[Problem statement] Below are some records. Copy every line in them that holds "Profiles".

(Rendered page images)
■ ■ ■
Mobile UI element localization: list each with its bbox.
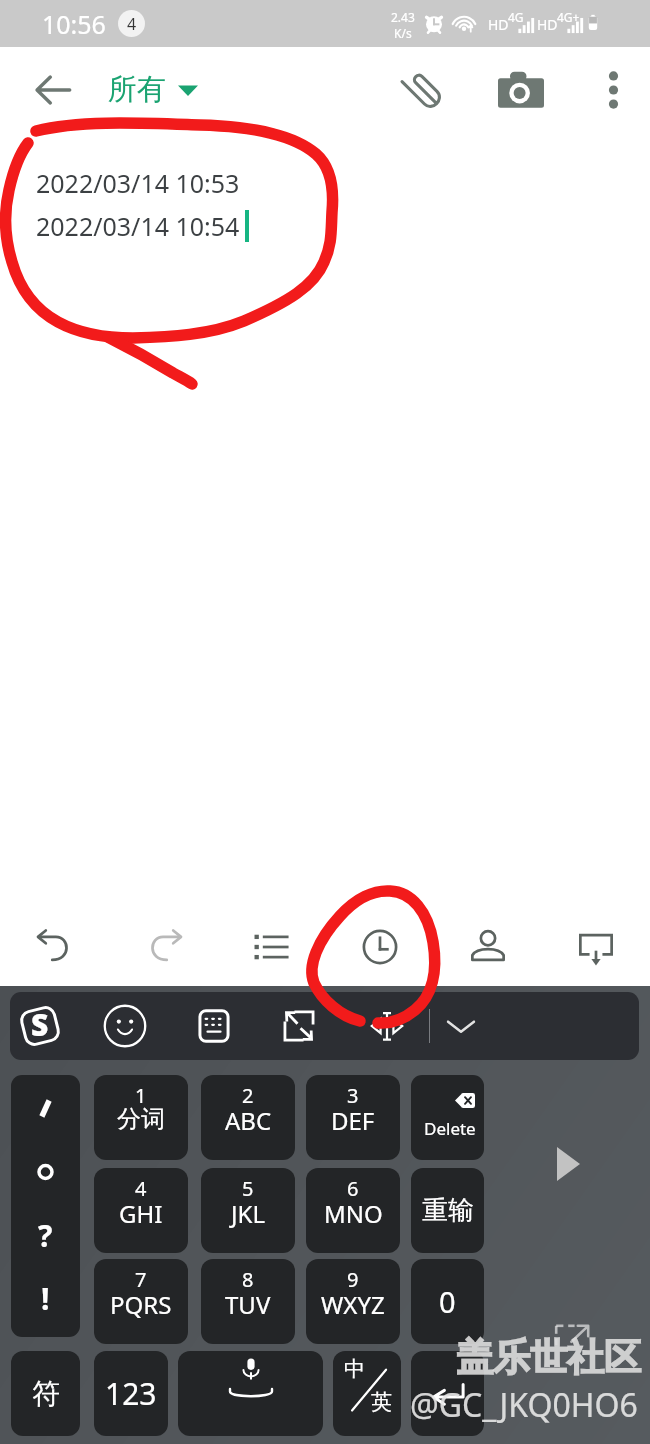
button[interactable]: Checklist (218, 908, 326, 986)
button[interactable]: 1 (94, 1075, 188, 1160)
staticText: 中 (344, 1356, 365, 1382)
staticText: S (31, 1004, 49, 1045)
staticText: 8 (242, 1266, 254, 1293)
button[interactable]: 6 (306, 1168, 400, 1253)
button[interactable]: 8 (201, 1259, 295, 1344)
button[interactable]: Sogou IME (13, 999, 67, 1053)
staticText: 123 (105, 1373, 157, 1414)
staticText: K/s (394, 25, 412, 41)
staticText: 1 (135, 1082, 147, 1109)
staticText: @GC_JKQ0HO6 (410, 1383, 638, 1427)
button[interactable]: 5 (201, 1168, 295, 1253)
staticText: 2.43 (391, 9, 415, 25)
staticText: 9 (347, 1266, 359, 1293)
button[interactable]: Redo (109, 908, 218, 986)
button[interactable]: More options (577, 54, 649, 126)
staticText: DEF (331, 1104, 375, 1137)
staticText: 分词 (117, 1104, 165, 1134)
button[interactable]: Emoji (98, 999, 152, 1053)
staticText: 4G+ (557, 9, 580, 25)
staticText: 重输 (422, 1194, 474, 1227)
staticText: GHI (119, 1197, 163, 1230)
staticText: TUV (225, 1288, 271, 1321)
button[interactable]: Contact (434, 908, 542, 986)
staticText: WXYZ (321, 1288, 385, 1321)
button[interactable]: 2 (201, 1075, 295, 1160)
staticText: 2022/03/14 10:53 (36, 166, 240, 200)
button[interactable]: Next page (540, 1136, 596, 1192)
button[interactable]: Back (22, 59, 84, 121)
button[interactable]: 7 (94, 1259, 188, 1344)
button[interactable]: Cursor control (360, 999, 414, 1053)
button[interactable]: Camera (485, 54, 557, 126)
button[interactable]: Attach file (387, 54, 459, 126)
staticText: 7 (135, 1266, 147, 1293)
button[interactable]: Resize keyboard (272, 999, 326, 1053)
button[interactable]: Keyboard layout (187, 999, 241, 1053)
staticText: 符 (32, 1376, 60, 1411)
staticText: 盖乐世社区 (456, 1334, 641, 1381)
staticText: 4 (135, 1175, 147, 1202)
staticText: 英 (371, 1389, 392, 1415)
staticText: ! (41, 1278, 50, 1319)
button[interactable]: Space and voice input (178, 1351, 323, 1436)
button[interactable]: 重输 (411, 1168, 484, 1253)
staticText: 3 (347, 1082, 359, 1109)
button[interactable]: 所有 (104, 63, 202, 116)
button[interactable]: Hide keyboard (434, 999, 488, 1053)
staticText: ? (38, 1215, 53, 1256)
staticText: MNO (324, 1197, 383, 1230)
button[interactable]: Undo (0, 908, 109, 986)
staticText: HD (488, 15, 509, 34)
button[interactable]: 9 (306, 1259, 400, 1344)
staticText: JKL (231, 1197, 265, 1230)
button[interactable]: Save (542, 908, 650, 986)
button[interactable]: Chinese English toggle (333, 1351, 401, 1436)
button[interactable]: History (326, 908, 434, 986)
staticText: Delete (424, 1117, 476, 1140)
staticText: 10:56 (42, 7, 106, 41)
button[interactable]: 4 (94, 1168, 188, 1253)
staticText: ABC (225, 1104, 272, 1137)
staticText: 2 (242, 1082, 254, 1109)
staticText: PQRS (110, 1288, 172, 1321)
button[interactable]: Punctuation (11, 1075, 80, 1337)
staticText: 4 (127, 13, 137, 35)
staticText: 0 (439, 1282, 456, 1321)
staticText: 5 (242, 1175, 254, 1202)
button[interactable]: 符 (11, 1351, 80, 1436)
staticText: 所有 (108, 71, 166, 108)
button[interactable]: Delete (411, 1075, 484, 1160)
staticText: HD (537, 15, 558, 34)
button[interactable]: 0 (411, 1259, 484, 1344)
staticText: 2022/03/14 10:54 (36, 209, 240, 243)
button[interactable]: 123 (94, 1351, 168, 1436)
button[interactable]: Enter (411, 1351, 484, 1436)
button[interactable]: 3 (306, 1075, 400, 1160)
staticText: 4G (508, 9, 524, 25)
staticText: 6 (347, 1175, 359, 1202)
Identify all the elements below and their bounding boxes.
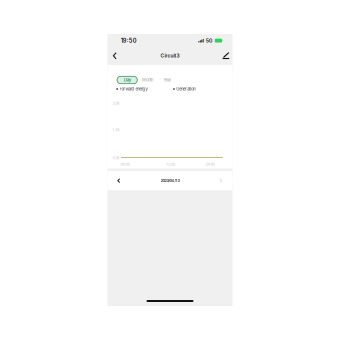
staticText: 24:00 xyxy=(205,162,214,167)
staticText: 2023/04/13 xyxy=(160,178,180,183)
button[interactable]: 2023/04/13 xyxy=(114,171,226,190)
staticText: 00:00 xyxy=(120,162,129,167)
staticText: 19:50 xyxy=(121,37,137,44)
staticText: Day xyxy=(124,77,131,83)
staticText: 3.0k xyxy=(112,101,119,106)
staticText: Forward energy xyxy=(120,86,148,92)
staticText: Generation xyxy=(176,86,195,92)
button[interactable]: Year xyxy=(162,76,173,84)
button[interactable]: Back xyxy=(109,49,120,62)
button[interactable]: Month xyxy=(140,76,154,84)
button[interactable]: Day xyxy=(117,76,137,84)
staticText: 12:00 xyxy=(166,162,175,167)
button[interactable]: Edit xyxy=(220,49,231,62)
staticText: Month xyxy=(142,78,153,82)
staticText: Circuit3 xyxy=(160,53,180,59)
staticText: 5G xyxy=(206,38,213,44)
staticText: Year xyxy=(164,78,172,82)
staticText: 0.0k xyxy=(112,156,119,160)
staticText: 1.5k xyxy=(112,128,119,132)
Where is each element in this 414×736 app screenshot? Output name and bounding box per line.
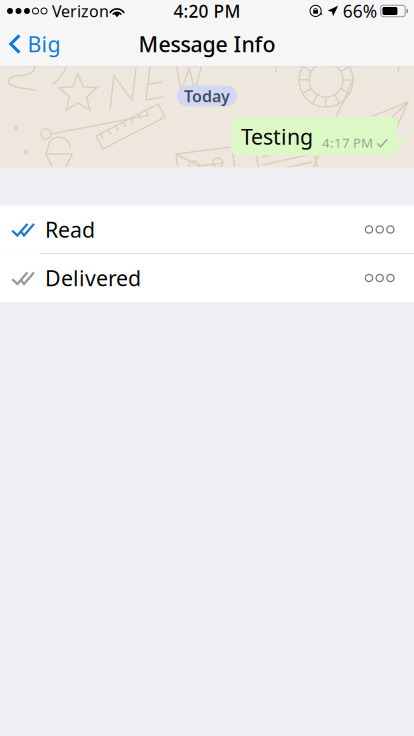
button[interactable]: Big — [0, 22, 70, 66]
staticText: Message Info — [138, 30, 276, 58]
staticText: 4:17 PM — [322, 134, 373, 151]
button[interactable]: Delivered — [0, 254, 414, 302]
staticText: Delivered — [45, 264, 141, 292]
staticText: 66% — [343, 0, 377, 22]
button[interactable]: Read — [0, 206, 414, 254]
staticText: Read — [45, 215, 95, 244]
staticText: Today — [184, 85, 230, 107]
staticText: Testing — [241, 122, 313, 151]
staticText: Big — [28, 30, 60, 58]
staticText: 4:20 PM — [174, 0, 240, 22]
staticText: Verizon — [52, 0, 109, 22]
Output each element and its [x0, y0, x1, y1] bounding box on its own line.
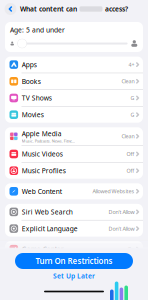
staticText: Turn On Restrictions — [36, 256, 112, 266]
staticText: Don't Allow — [108, 208, 134, 216]
staticText: Apps — [22, 60, 37, 69]
button[interactable]: Movies — [5, 107, 143, 123]
staticText: Game Center — [22, 245, 64, 254]
staticText: access? — [105, 5, 128, 14]
button[interactable]: Siri Web Search — [5, 204, 143, 220]
staticText: Off — [126, 150, 134, 158]
staticText: TV Shows — [22, 94, 52, 102]
staticText: Books — [22, 77, 41, 86]
staticText: Explicit Language — [22, 224, 78, 233]
staticText: Siri Web Search — [22, 208, 73, 216]
staticText: Age: 5 and under — [10, 26, 65, 34]
staticText: 4+ — [128, 61, 134, 68]
staticText: G — [130, 94, 134, 102]
button[interactable]: Apps — [5, 57, 143, 73]
staticText: Clean — [121, 133, 134, 140]
button[interactable]: Apple Media — [5, 127, 143, 145]
staticText: Movies — [22, 110, 44, 119]
button[interactable]: Explicit Language — [5, 221, 143, 237]
staticText: Off — [126, 167, 134, 174]
button[interactable]: Web Content — [5, 183, 143, 199]
button[interactable]: Music Profiles — [5, 163, 143, 179]
staticText: G — [130, 111, 134, 118]
button[interactable]: Set Up Later — [15, 269, 133, 283]
button[interactable]: Music Videos — [5, 146, 143, 162]
staticText: Apple Media — [22, 129, 62, 138]
staticText: Music Videos — [22, 150, 63, 158]
staticText: Allowed Websites — [92, 188, 134, 195]
staticText: Web Content — [22, 187, 62, 196]
staticText: Set Up Later — [53, 272, 95, 280]
button[interactable]: Turn On Restrictions — [15, 253, 133, 269]
staticText: Don't Allow — [108, 225, 134, 232]
button[interactable]: Game Center — [5, 241, 143, 257]
staticText: What content can — [20, 5, 77, 14]
staticText: Music Profiles — [22, 166, 66, 175]
staticText: Clean — [121, 78, 134, 85]
button[interactable]: TV Shows — [5, 90, 143, 106]
button[interactable]: Back — [3, 2, 18, 16]
staticText: Music, Podcasts, News, Fitne… — [22, 138, 75, 144]
button[interactable]: Books — [5, 73, 143, 89]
■ ■ ■
[Answer box]
button[interactable]: Music Profiles — [5, 163, 143, 179]
staticText: Music Profiles — [22, 166, 66, 175]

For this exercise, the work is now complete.